Next, a fifth exemplary embodiment of the present invention will be described.

In the first exemplary embodiment, the timer value T has been updated based on the ink consumption amount. In the present exemplary embodiment, a value of the predetermined time Tth will be updated.

FIG. 13 is a flowchart, illustrating a recording operation sequence according to the present exemplary embodiment. Here, only steps S1304 and S1308 different from the processing described in the first exemplary embodiment will be described in detail.

Similar to the first exemplary embodiment, in step S1302, if it is determined that the timer value T has reached the predetermined time Tth (YES in step S1302), the processing proceeds to step S1303. In step S1303 the ink replacement operation is executed, and the processing proceeds to step S1304. In step S1304, the timer value T is set to 0, and a value of the predetermined time Tth is updated to a time Tth0 previously determined. The predetermined time Tth0 represents a time that causes the density of ink to increase to have an influence on a recorded image unless the ink is consumed during that time, which also represents a time until the next suction operation is required. In the present exemplary embodiment, the predetermined time Tth0 is set to 90 days. When the ink within the supply tube 4 is discharged and replaced with new ink, the predetermined time Tth is updated to the predetermined time Tth0. The details thereof will be described below. Then, in step S1308, a value of the predetermined time Tth is updated.

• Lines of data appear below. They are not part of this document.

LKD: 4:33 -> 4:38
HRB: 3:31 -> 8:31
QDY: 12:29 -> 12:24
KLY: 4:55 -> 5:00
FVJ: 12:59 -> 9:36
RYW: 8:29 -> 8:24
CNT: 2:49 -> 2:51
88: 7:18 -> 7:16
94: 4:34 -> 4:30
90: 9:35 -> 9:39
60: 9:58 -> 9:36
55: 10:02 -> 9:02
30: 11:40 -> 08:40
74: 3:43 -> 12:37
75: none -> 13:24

FIG. 14 is a flowchart illustrating the update sequence of the predetermined time Tth executed in step S1308. First, in step S1401, it is determined whether the ink consumption amount V has reached the predetermined amount Vth. Here, the predetermined amount Vth represents a volume of the supply tube 4, and in the present exemplary embodiment, the value thereof is set to 20 ml. In step S1401, if it is determined that the ink consumption amount V is equal to or greater than the predetermined amount Vth (NO in step S1401), the processing proceeds to step S1402. Then, in step S1402, the timer value T is set to 0, and a value of the predetermined time Tth is updated to the predetermined time Tth0 that is a value previously determined. This indicates that the time until the next ink replacement operation is required is set to the predetermined time Tth0 because the ink within the supply tube 4 is entirely discharged by the recording operation and the supply tube 4 is filled with new ink the density of which has not been increased.

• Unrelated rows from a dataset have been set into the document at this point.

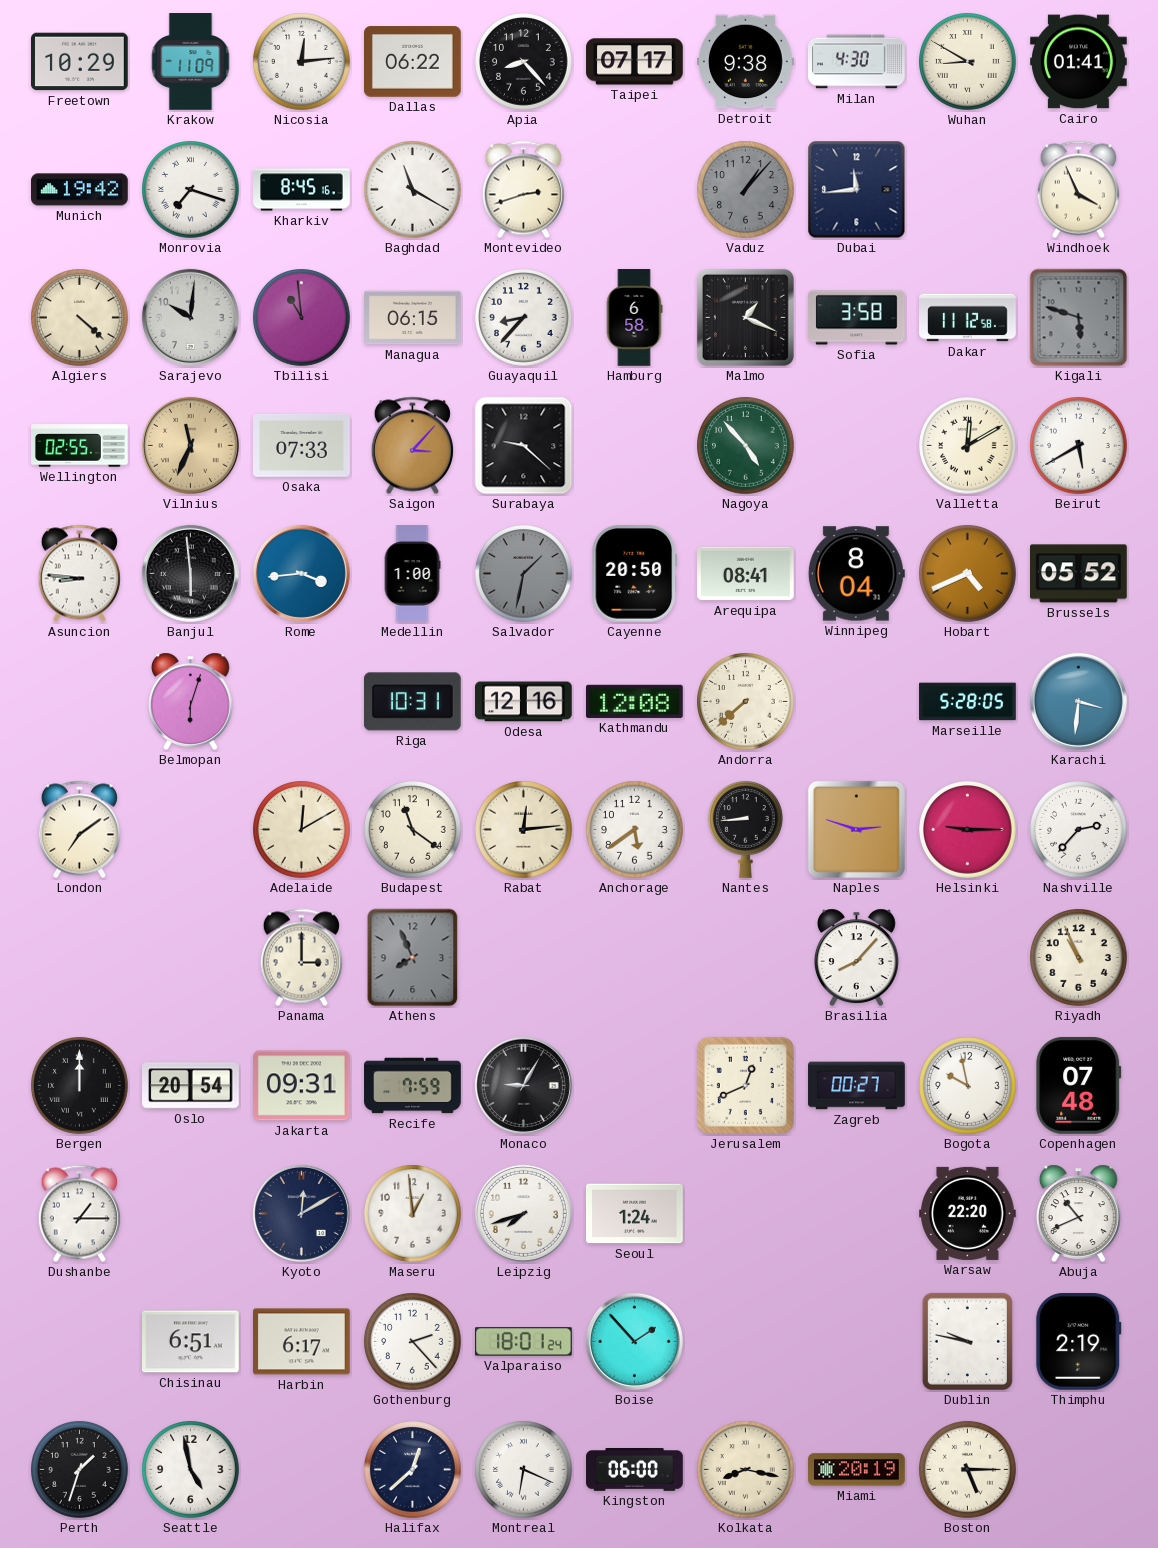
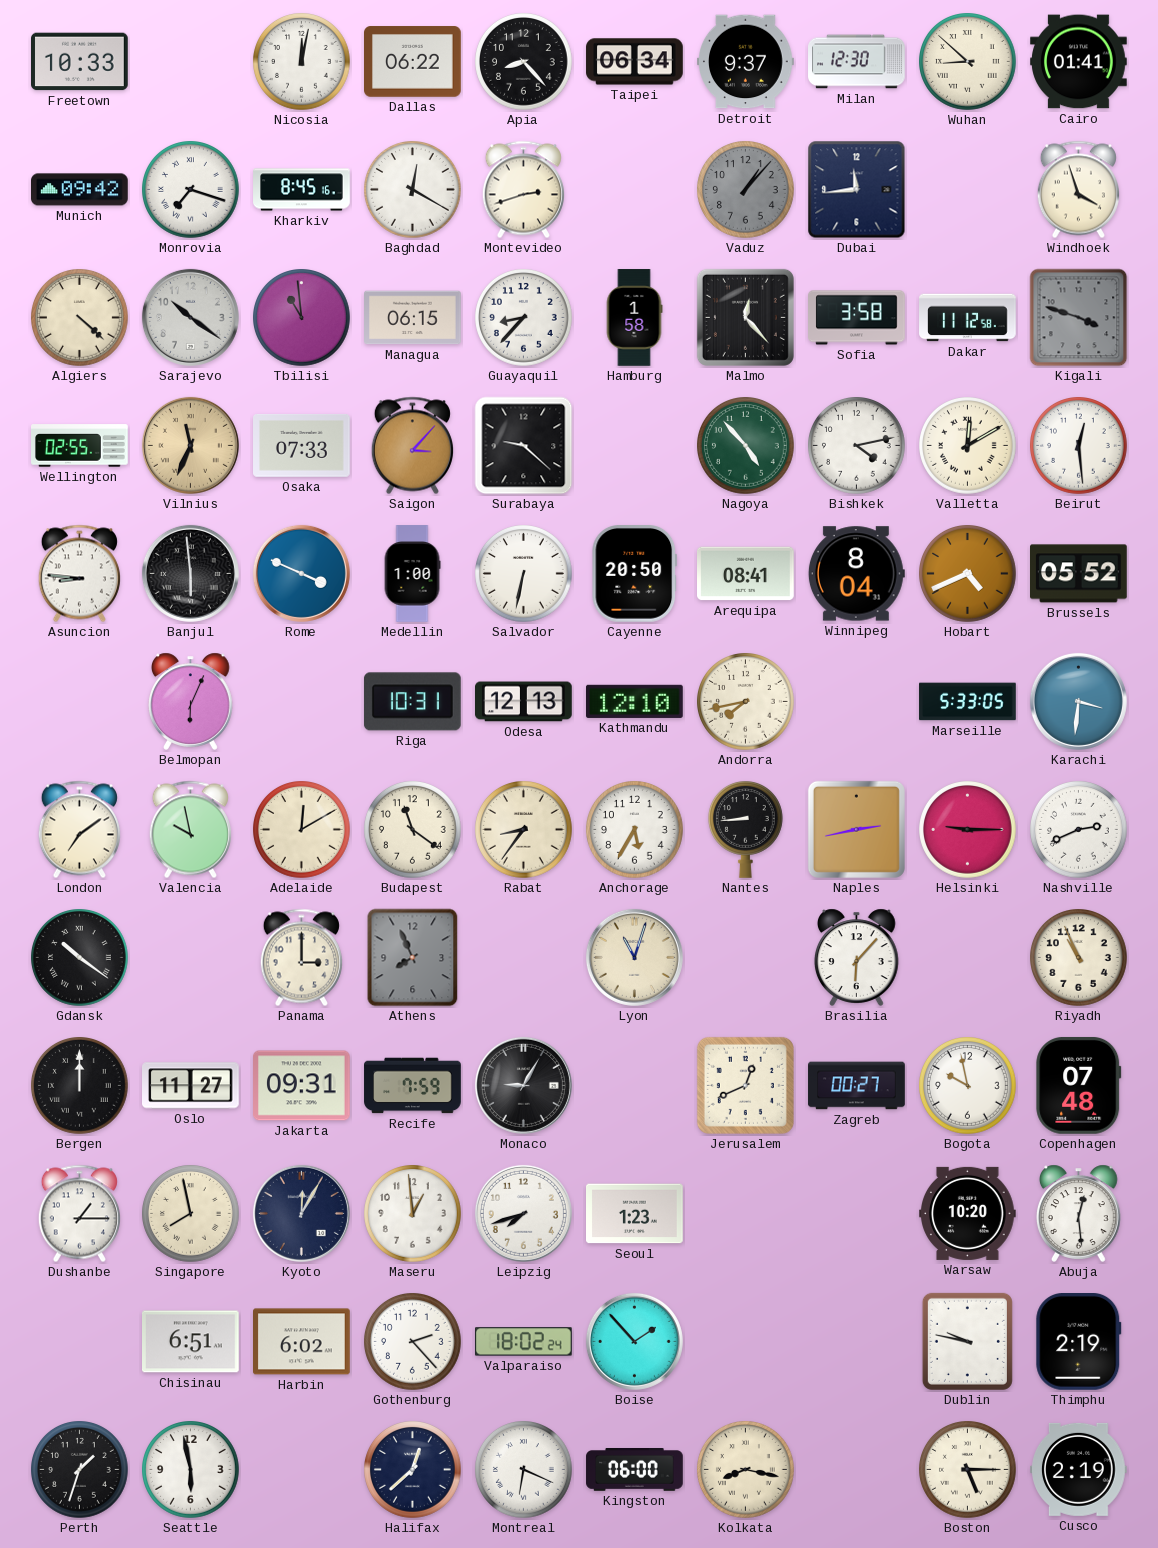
Freetown: 10:29 -> 10:33
Krakow: 11:09 -> none
Nicosia: 12:14 -> 12:02
Taipei: 07:17 -> 06:34
Detroit: 9:38 -> 9:37
Milan: 4:30 -> 12:30
Wuhan: 8:50 -> 8:52
Munich: 19:42 -> 09:42
Baghdad: 11:20 -> 12:20
Windhoek: 3:56 -> 3:57
Sarajevo: 10:01 -> 10:21
Hamburg: 6:58 -> 1:58
Malmo: 1:19 -> 12:23
Kigali: 5:48 -> 3:48
Bishkek: none -> 4:13
Beirut: 5:40 -> 12:29
Rome: 3:44 -> 3:49
Salvador: 1:32 -> 6:32
Salvador dial: grey -> white
Belmopan: 6:03 -> 6:04
Odesa: 12:16 -> 12:13
Kathmandu: 12:08 -> 12:10
Andorra: 7:38 -> 7:43
Marseille: 5:28 -> 5:33
Valencia: none -> 9:58
Rabat: 12:14 -> 8:36
Anchorage: 5:39 -> 5:35
Naples: 2:48 -> 2:43
Nashville: 2:37 -> 2:41
Gdansk: none -> 10:21
Lyon: none -> 11:03
Brasilia: 8:07 -> 6:07
Oslo: 20:54 -> 11:27
Singapore: none -> 7:58
Kyoto: 12:10 -> 12:05
Seoul: 1:24 -> 1:23
Warsaw: 22:20 -> 10:20
Abuja: 10:41 -> 12:29
Harbin: 6:17 -> 6:02
Valparaiso: 18:01 -> 18:02
Seattle: 4:58 -> 5:58
Miami: 20:19 -> none
Cusco: none -> 2:19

On the other hand, in step S1401, if it is determined that the ink consumption amount V has not reached the predetermined amount Vth (YES in step S1401), the processing proceeds to step S1403. In step S1403, the predetermined time Tth is updated through the following formula 4.
Tth=Tth+V/Vth×T Formula 4

In the above formula 4, a value of the predetermined time Tth is changed based on the ratio of the ink consumption amount V relative to the volume Vth of the supply tube 4. In the first exemplary embodiment, the timer value T has been updated to a smaller value based on the ink consumption amount. However, in the present exemplary embodiment, a value of the predetermined time Tth is updated to a greater value without changing the timer value T.

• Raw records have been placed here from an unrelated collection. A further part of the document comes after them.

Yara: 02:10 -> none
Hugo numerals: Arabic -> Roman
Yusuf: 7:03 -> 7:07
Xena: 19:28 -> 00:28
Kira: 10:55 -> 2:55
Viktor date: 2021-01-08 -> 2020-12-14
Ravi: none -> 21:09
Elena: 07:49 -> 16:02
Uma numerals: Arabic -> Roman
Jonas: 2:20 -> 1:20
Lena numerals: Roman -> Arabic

As described above, according to the present exemplary embodiment, if the ink is consumed by the recording operation before the elapsed time from the previous discharge operation (replacement operation) has become equal to or greater than the predetermined time, a timing for executing the subsequent discharge operation can be postponed based on the ink consumption amount after the previous discharge operation. Specifically, the predetermined time Tth is updated (changed) to a greater value if the ink consumption amount is greater. In other words, in a case where the ink consumption amount is equal to or greater than a certain threshold value, a value of the predetermine time is updated to be greater than in a case where the ink consumption amount is less than the threshold value. Thus, an increase of waste ink caused by the discharge operation can be suppressed by making a time interval between the previous discharge operation and the subsequent discharge operation longer.

Next, a sixth exemplary embodiment of the present invention will be described.

In the present exemplary embodiment, similar to the configuration described in third exemplary embodiment, an interior of the supply tube 4 is divided into N-pieces of regions while timer values are set and stored with respect to the divided regions.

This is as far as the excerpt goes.